Napkin Dispenser: ok, 38 napkins to you my dude.
Me: no just-just one.
Napkin Dispenser: right, no napkins for you bro.
Me: uh what?
Napkin Dispenser: a bunch of napkins in smallish pieces for my homie.
When a cop pulls me over I lick my lips and say, “Can I show you something sexy to get out of this ticket?,” then I open my center console full of snacks.
I knew my kid inherited my artistic abilities back when she drew that cute little pig. She called it a dog, but whatever.
If you breakdance you buy dance.
Saw an Italian nativity scene:
• Mary
• Joseph
• Shepherds
• Donkeys
• Sheep
• 47 wise guys
Facebook is a minefield of mums saying “Can’t believe this handsome boy is starting year 1!” with pictures like this
true crime documentaries are like “nobody suspected the husband until they found the life insurance policy”
i have faced more peer pressure to drink oat milk than to do drugs
My husbands pet name for me is “What did you do to the non-stick pan?”
One time I had an MRI and the neurologist said I had a nice looking brain and every time I have a good idea I think of this.
It’s super offensive when they move on before you did.
How long do you have to wait between naps?
Her: So, what are we thinking?
Him: Well, one of us is thinking, “I have a good idea,” and the other is thinking, “No, he doesn’t.”
A lazy eye is just like a regular eye except it won’t take out the garbage, leaves up its Christmas lights all year and will text someone in the same room.

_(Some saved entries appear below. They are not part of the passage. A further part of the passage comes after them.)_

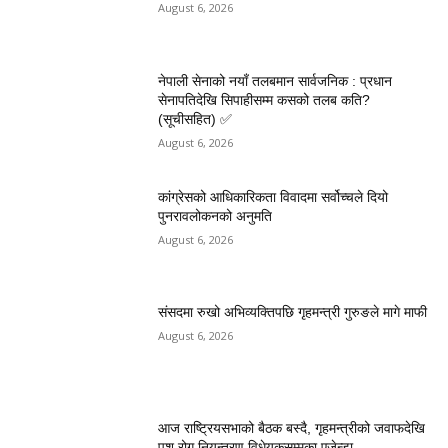
August 6, 2026
नेपाली सेनाको नयाँ तलबमान सार्वजनिक : प्रधान
सेनापतिदेखि सिपाहीसम्म कसको तलब कति?
(सूचीसहित) ✅
August 6, 2026
कांग्रेसको आधिकारिकता विवादमा सर्वोच्चले दियो
पुनरावलोकनको अनुमति
August 6, 2026
संसदमा रुखो अभिव्यक्तिपछि गृहमन्त्री गुरुङले मागे माफी
August 6, 2026
आज राष्ट्रियसभाको बैठक बस्दै, गृहमन्त्रीको जवाफदेखि
पशु रोग नियन्त्रण विधेयकसम्मका एजेन्डा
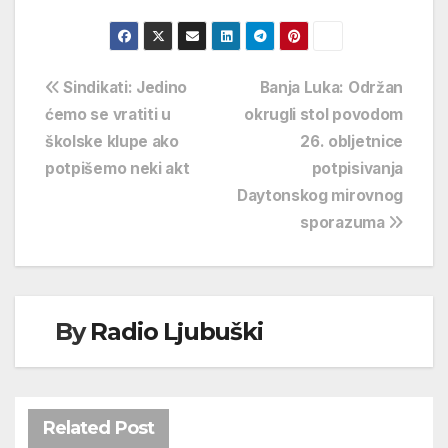
Navigacija
Sindikati: Jedino
Banja Luka: Održan
ćemo se vratiti u
okrugli stol povodom
objava
školske klupe ako
26. obljetnice
potpišemo neki akt
potpisivanja
Daytonskog mirovnog
sporazuma
By
Radio Ljubuški
Related Post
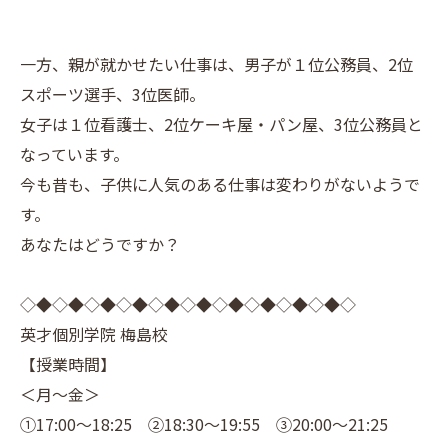
一方、親が就かせたい仕事は、男子が１位公務員、2位
スポーツ選手、3位医師。
女子は１位看護士、2位ケーキ屋・パン屋、3位公務員と
なっています。
今も昔も、子供に人気のある仕事は変わりがないようで
す。
あなたはどうですか？
◇◆◇◆◇◆◇◆◇◆◇◆◇◆◇◆◇◆◇◆◇
英才個別学院 梅島校
【授業時間】
＜月～金＞
①17:00～18:25 ②18:30～19:55 ③20:00～21:25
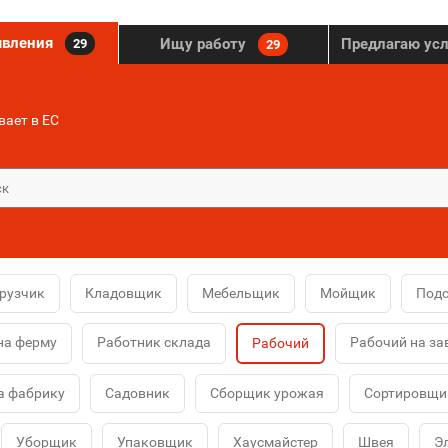
явления
Ищу работу
Предлагаю ус
29
29
ает в ЕС
рузчик
Кладовщик
Мебельщик
Мойщик
Под
на ферму
Работник склада
Рабочий на за
Рабочий
а фабрику
Садовник
Сборщик урожая
Сортировщи
Уборщик
Упаковщик
Хаусмайстер
Швея
Э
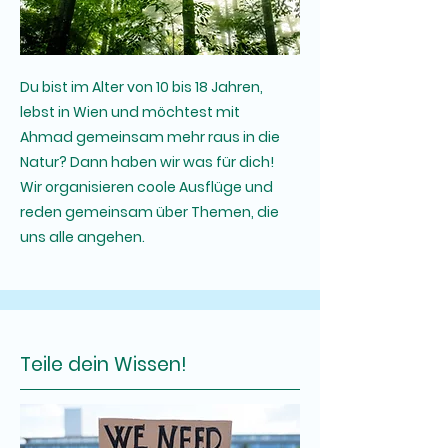
Du bist im Alter von 10 bis 18 Jahren,
lebst in Wien und möchtest mit
Ahmad gemeinsam mehr raus in die
Natur? Dann haben wir was für dich!
Wir organisieren coole Ausflüge und
reden gemeinsam über Themen, die
uns alle angehen.
Teile dein Wissen!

WOMAN: [watching my son roll around on the floor] some people shouldn’t have children
ME: [placing my son in her shopping cart] thank you
ME: Mexican food does NOT agree with me
BURRITO: Correct. Your thoughts on middle eastern power structures are banal and imperialist at best
This is my daughter Amaranth, my son Sorghum, and our dog Millet. Sorry if the photo is a little — grainy.
Boom! Zing! This is free content!
If one more teenager uses the term ‘Back in the day’…I swear I’m gonna smack them with a floppy disk and choke them with my legwarmers.
I think it’s fun how Hollywood gets to make as many Superman movies as they want until they get it right.
[before sex]
ME: Did you notice I waxed?
WIFE: I wondered what happened to your eyebrows
all my demons came for free. these must be organic.
In my experience, the best way to get herd immunity is to go up and punch the biggest cow in the field right in the face. Those other cows won’t touch you bro. I haven’t gotten shit off a cow in three years now.
My mother’s kitchen floor is so clean you could eat off it. You could eat off mine too, there’s all kinds of stuff down there.
WHAT’S UP WITH ALL THE SILENT TREATMENT?!
~me, drunk, at a wax museum
While a group of crows is a murder, a single crow is plea bargained down to aggravated assault.
14yo: *Asks my husband something*
Husband: *Distracted, doesn’t answer*
14yo: “Hello?? Why is he leaving me on read in real life?”